#### Input
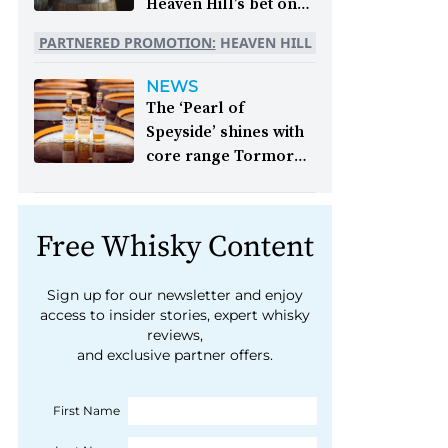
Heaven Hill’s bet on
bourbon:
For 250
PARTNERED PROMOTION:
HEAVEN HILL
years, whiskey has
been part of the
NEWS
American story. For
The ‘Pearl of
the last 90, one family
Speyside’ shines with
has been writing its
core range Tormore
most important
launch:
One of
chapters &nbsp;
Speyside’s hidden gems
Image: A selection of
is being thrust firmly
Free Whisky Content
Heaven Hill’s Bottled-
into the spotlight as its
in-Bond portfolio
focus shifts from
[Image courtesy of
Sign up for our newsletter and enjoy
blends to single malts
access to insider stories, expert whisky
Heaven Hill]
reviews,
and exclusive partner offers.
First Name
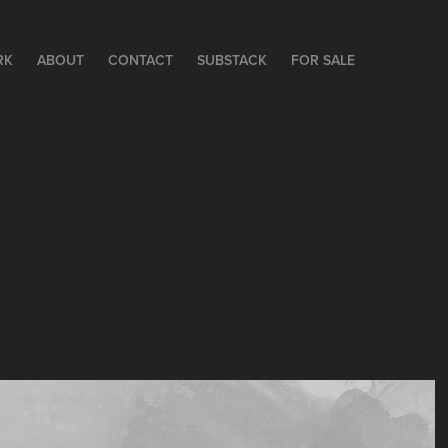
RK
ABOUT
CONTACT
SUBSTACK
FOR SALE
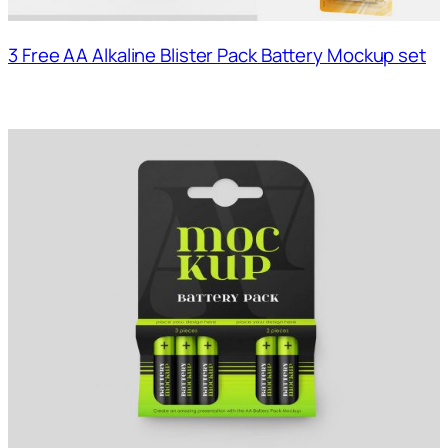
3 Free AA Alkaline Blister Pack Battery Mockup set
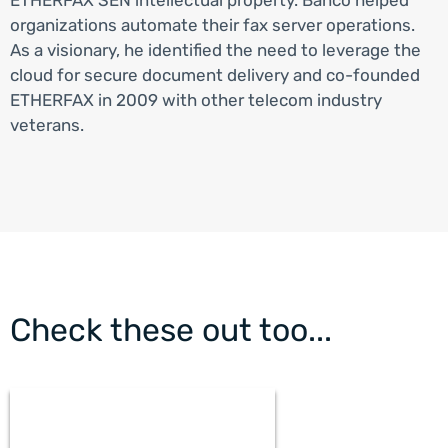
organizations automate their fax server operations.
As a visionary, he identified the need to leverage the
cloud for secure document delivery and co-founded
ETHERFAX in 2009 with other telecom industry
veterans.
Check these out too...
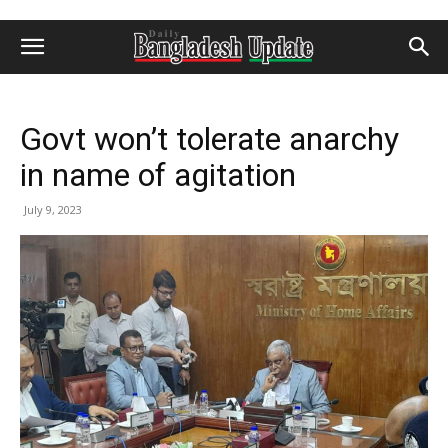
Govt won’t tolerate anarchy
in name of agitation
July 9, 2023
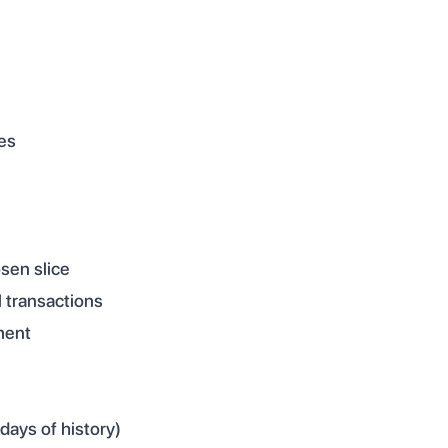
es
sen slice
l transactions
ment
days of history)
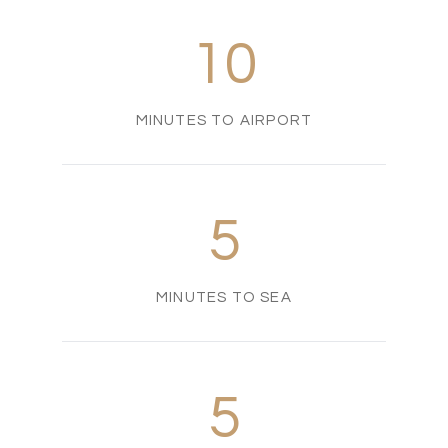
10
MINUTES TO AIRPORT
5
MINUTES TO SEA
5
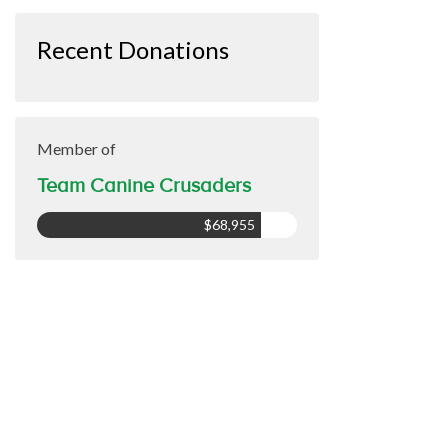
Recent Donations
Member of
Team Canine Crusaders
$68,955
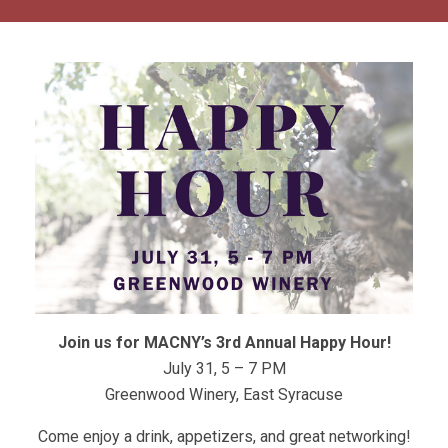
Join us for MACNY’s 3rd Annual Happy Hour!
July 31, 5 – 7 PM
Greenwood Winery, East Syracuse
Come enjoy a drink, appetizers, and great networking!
########
#### Input
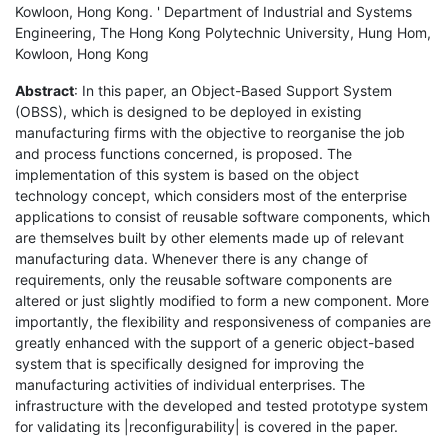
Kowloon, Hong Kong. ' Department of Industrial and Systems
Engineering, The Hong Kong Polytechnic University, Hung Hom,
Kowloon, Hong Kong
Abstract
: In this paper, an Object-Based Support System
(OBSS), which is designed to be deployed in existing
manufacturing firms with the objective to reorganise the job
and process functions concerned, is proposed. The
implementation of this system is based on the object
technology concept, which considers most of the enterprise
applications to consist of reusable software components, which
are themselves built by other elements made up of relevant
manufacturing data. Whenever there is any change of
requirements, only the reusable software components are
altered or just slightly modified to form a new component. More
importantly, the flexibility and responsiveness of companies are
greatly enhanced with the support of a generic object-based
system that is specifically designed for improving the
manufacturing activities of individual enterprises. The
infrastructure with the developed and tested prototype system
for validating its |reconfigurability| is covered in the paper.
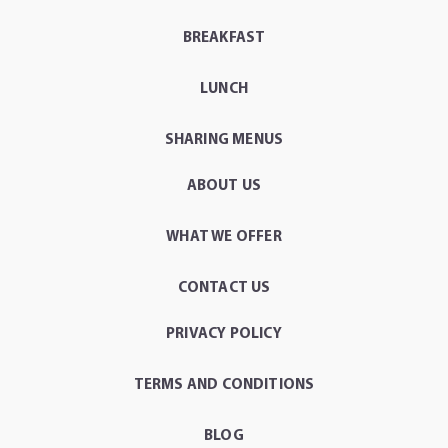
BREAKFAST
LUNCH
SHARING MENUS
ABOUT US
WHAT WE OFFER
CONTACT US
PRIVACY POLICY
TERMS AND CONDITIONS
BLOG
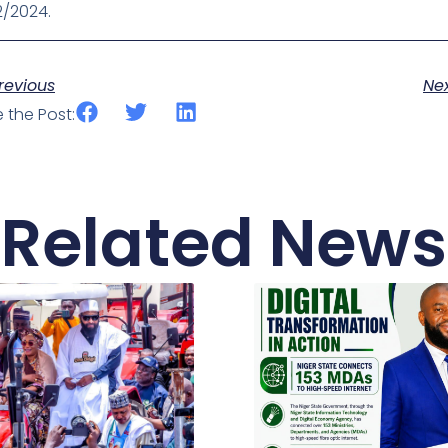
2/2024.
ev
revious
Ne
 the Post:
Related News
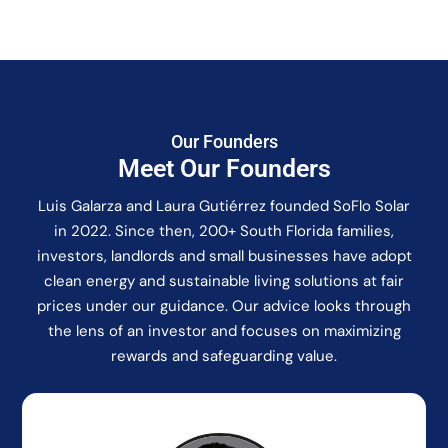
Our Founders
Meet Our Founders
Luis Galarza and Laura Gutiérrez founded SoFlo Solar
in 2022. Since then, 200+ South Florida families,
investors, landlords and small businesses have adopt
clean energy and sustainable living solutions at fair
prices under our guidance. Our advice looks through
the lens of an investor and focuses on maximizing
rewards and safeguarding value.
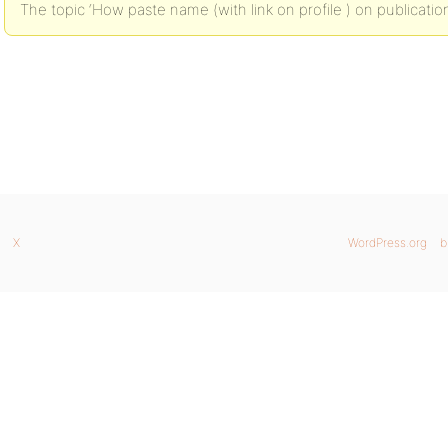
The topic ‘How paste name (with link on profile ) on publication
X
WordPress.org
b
########
In the listing above, find the line containing "into the spotlight as its" and the line containing "3 Free AA Alkaline", then write out both of them and every line between, exactly, with no pictures.

> **Task result**:
into the spotlight as its
in-Bond portfolio
focus shifts from
[Image courtesy of
Sign up for our newsletter and enjoy
blends to single malts
access to insider stories, expert whisky
Heaven Hill]
reviews,
and exclusive partner offers.
First Name
RK
ABOUT
CONTACT
SUBSTACK
FOR SALE
3 Free AA Alkaline Blister Pack Battery Mockup set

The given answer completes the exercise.